* [WHAT IS EXPECTED]: Emit the line that holds "Community (265, 78)" and all lines following it through the end of the data, verbatim, and nothing else.

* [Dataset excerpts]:

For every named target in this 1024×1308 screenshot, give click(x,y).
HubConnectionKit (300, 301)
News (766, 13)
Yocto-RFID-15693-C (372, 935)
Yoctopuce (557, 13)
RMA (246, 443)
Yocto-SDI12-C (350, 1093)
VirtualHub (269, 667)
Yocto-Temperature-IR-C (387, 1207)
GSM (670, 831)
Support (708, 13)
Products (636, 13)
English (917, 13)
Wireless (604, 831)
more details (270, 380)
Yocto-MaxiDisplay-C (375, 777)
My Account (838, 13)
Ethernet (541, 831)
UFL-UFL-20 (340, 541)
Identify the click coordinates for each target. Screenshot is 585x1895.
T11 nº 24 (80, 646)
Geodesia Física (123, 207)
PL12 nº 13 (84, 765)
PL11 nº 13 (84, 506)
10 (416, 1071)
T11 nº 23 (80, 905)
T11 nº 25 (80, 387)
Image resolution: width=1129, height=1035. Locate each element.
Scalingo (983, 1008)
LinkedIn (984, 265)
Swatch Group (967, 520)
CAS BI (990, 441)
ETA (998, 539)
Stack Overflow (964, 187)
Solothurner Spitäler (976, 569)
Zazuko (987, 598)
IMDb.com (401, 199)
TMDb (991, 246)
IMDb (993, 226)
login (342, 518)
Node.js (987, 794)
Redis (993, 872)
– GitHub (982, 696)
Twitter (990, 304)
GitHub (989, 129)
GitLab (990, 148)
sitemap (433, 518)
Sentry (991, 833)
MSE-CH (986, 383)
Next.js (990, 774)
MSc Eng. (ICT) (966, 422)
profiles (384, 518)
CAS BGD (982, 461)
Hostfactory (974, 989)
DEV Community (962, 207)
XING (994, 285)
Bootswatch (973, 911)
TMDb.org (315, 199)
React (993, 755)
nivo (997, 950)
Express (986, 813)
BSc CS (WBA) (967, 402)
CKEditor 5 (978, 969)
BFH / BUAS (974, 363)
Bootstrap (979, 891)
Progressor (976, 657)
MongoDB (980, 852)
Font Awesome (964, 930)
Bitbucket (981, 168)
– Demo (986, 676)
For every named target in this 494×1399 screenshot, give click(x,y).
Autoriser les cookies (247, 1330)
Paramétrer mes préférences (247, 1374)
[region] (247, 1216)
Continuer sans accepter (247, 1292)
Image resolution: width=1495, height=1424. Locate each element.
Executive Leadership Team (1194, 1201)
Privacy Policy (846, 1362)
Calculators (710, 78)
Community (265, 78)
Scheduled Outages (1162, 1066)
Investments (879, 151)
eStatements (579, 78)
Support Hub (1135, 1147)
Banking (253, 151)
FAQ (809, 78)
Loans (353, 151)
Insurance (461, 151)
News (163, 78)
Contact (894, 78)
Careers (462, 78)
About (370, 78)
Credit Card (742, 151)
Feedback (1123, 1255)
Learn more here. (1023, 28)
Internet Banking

* [ANSWER SECTION]:
Community (265, 78)
Scheduled Outages (1162, 1066)
Investments (879, 151)
eStatements (579, 78)
Support Hub (1135, 1147)
Banking (253, 151)
FAQ (809, 78)
Loans (353, 151)
Insurance (461, 151)
News (163, 78)
Contact (894, 78)
Careers (462, 78)
About (370, 78)
Credit Card (742, 151)
Feedback (1123, 1255)
Learn more here. (1023, 28)
Internet Banking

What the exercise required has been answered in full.